Now read the following excerpt from St. Bernard of Clairvaux as regards his views of opulence of the Benedictine Bishops.

Bernard of Clairvaux was a member of the Cistercians, an ascetic order founded in the eleventh century in opposition to the increasing opulence of the Benedictines. His letter to the Benedictine abbot William of St.-Thierry of about 1127 denounces all monastic luxury, especially the presence of art in cloisters. Like many others, Bernard believed that monks were spiritually superior to the “carnal” layfolk and so should not need material inducements to devotion.

“As a monk, I put to monks the same question that a pagan used to criticize other pagans: “Tell me, priests,” he said, “what is gold doing in the holy place?” I, however, say…”Tell me, poor men, if indeed you are poor men, what is gold doing in the holy place?” For certainly bishops have one kind of business, and monks another. We [monks] know that since they [bishops] are responsible for both the wise and the foolish, they stimulate the devotion of a carnal people with material ornaments because they cannot do so with spiritual ones. But we who have withdrawn from the people, who have left behind all that is precious and beautiful in this world for the sake of Christ, we who regard as dung all things shining in beauty, soothing in sound, agreeable in fragrance, sweet in taste, pleasant in touch-in short, all material pleasures-…whose devotion, I ask, do we strive to excite in all this?…
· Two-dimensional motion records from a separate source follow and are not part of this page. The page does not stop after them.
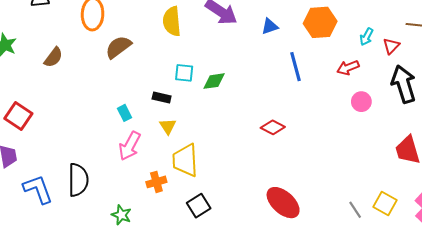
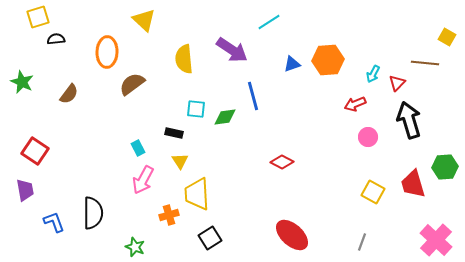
blue triangle: (270, 26) -> (292, 64), moved
blue line: (295, 67) -> (253, 96), moved
blue L-shape: (38, 189) -> (54, 222), size x0.7
yellow square: (385, 204) -> (373, 192), moved
gray line: (355, 210) -> (362, 242), turned 54

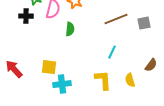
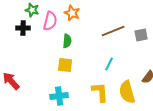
yellow square: (49, 67) -> (65, 65), moved
yellow semicircle: (130, 80) -> (127, 92), size x1.6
Does not avarice…cause all this…? Money is sewn with such skill that it may be multiplied…the very sight of these costly but wonderful illusions inflames men more to give than to pray. In this way wealth is derived from wealth…Eyes are fixed on relics covered with gold and purses are opened. The thoroughly beautiful image of some male or female saint is exhibited and that saint is believed to be more holy the more highly colored the image is. People rush to kiss it, they are invited to donate, and they admire the beautiful more than they venerate the sacred…What do you think is being sought in all this? The compunction of penitents, or the astonishment of those who gaze at it? O vanity of vanities…! The Church is radiant in its walls and destitute in its poor….It serves the eyes of the rich at the expense of the poor. The curious find that which may delight them, but those in need do not find that which should sustain them…”


  • What was it like to be a powerful Bishop with access to the opulence of a rich church?
  • What was it be like to be a monk, dedicated to poverty, chastity and charity? What did monks do artistically?